Sunday, October 14, 2012

Chambord Creme Brulee



Misc. Sources

Makes 4-6 servings

    3 cups half and half or heavy cream                            
    2 ounces chambord                                              
    1/2 cup sugar                                                  
    3 eggs                                                         
    2 egg yolk                                                     
    1 teaspoon vanilla extract                                     
    Confectioners' sugar for dusting
                               

Pre-heat oven to 300'F. Heat half & half in heavy sauce pan over medium-low heat just to the boiling point. Mix sugar, eggs and egg yolks together in large bowl until light and frothy. Slowly whisk hot half & half into egg mixture; strain the mixture back into the saucepan. Using a wooden spoon; stir the mixture over low heat until it just coats the back of the wooden spoon. Add the Chambord and vanilla extract.
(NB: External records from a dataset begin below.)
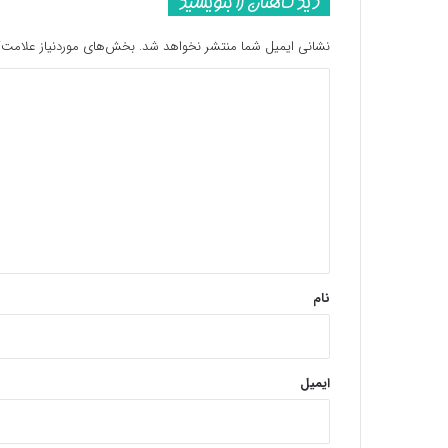
دیدگاهتان را بنویسید
نشانی ایمیل شما منتشر نخواهد شد.
بخش‌های موردنیاز علامت‌گ
د
ی
د
گ
ا
ه
*
نام
ایمیل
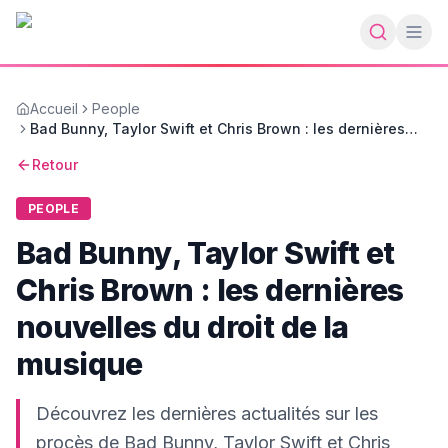
Accueil
People
Bad Bunny, Taylor Swift et Chris Brown : les dernières
nouvelles du droit de la musique
Retour
PEOPLE
Bad Bunny, Taylor Swift et
Chris Brown : les dernières
nouvelles du droit de la
musique
Découvrez les dernières actualités sur les
procès de Bad Bunny, Taylor Swift et Chris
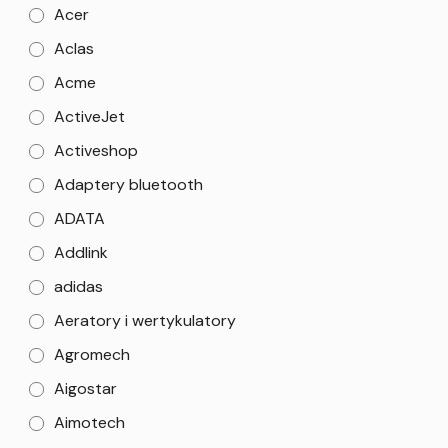
Acer
Aclas
Acme
ActiveJet
Activeshop
Adaptery bluetooth
ADATA
Addlink
adidas
Aeratory i wertykulatory
Agromech
Aigostar
Aimotech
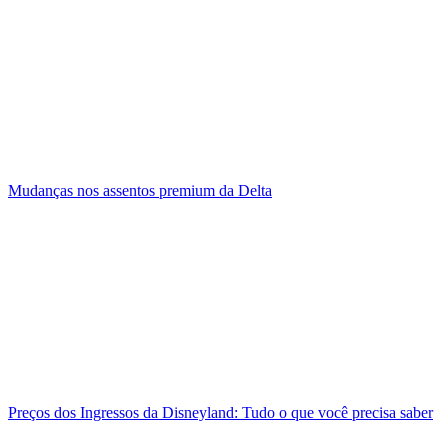
Mudanças nos assentos premium da Delta
Preços dos Ingressos da Disneyland: Tudo o que você precisa saber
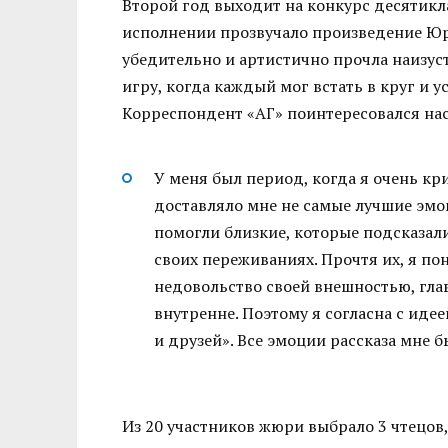
Второй год выходит на конкурс десятик
исполнении прозвучало произведение Юр
убедительно и артистично прочла наизуст
игру, когда каждый мог встать в круг и 
Корреспондент «АГ» поинтересовался нас
У меня был период, когда я очень кр
доставляло мне не самые лучшие эмо
помогли близкие, которые подсказали
своих переживаниях. Прочтя их, я по
недовольство своей внешностью, глав
внутренне. Поэтому я согласна с иде
и друзей». Все эмоции рассказа мне 
Из 20 участников жюри выбрало 3 чтецов,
Divide the mixture evenly into 4-6 ramekins. Place ramekins into baking dish. Fill baking dish with water 2/3 of the way up the sides of the ramekins. Place dish in oven and bake until skewer inserted in the center comes out clean, approximately 35 to 40 minutes. Remove ramekins from water bath and allow to cool slightly. Then cover and refrigerate until chilled, approximately 2 hours.

Presentation: Pre-heat broiler. Sift a layer of confectioners' sugar over top of creme brulee and place under broiler until sugar caramelizes, 2 to 4 minutes. Serve immediately.

Garnish with fresh raspberry and mint leaves.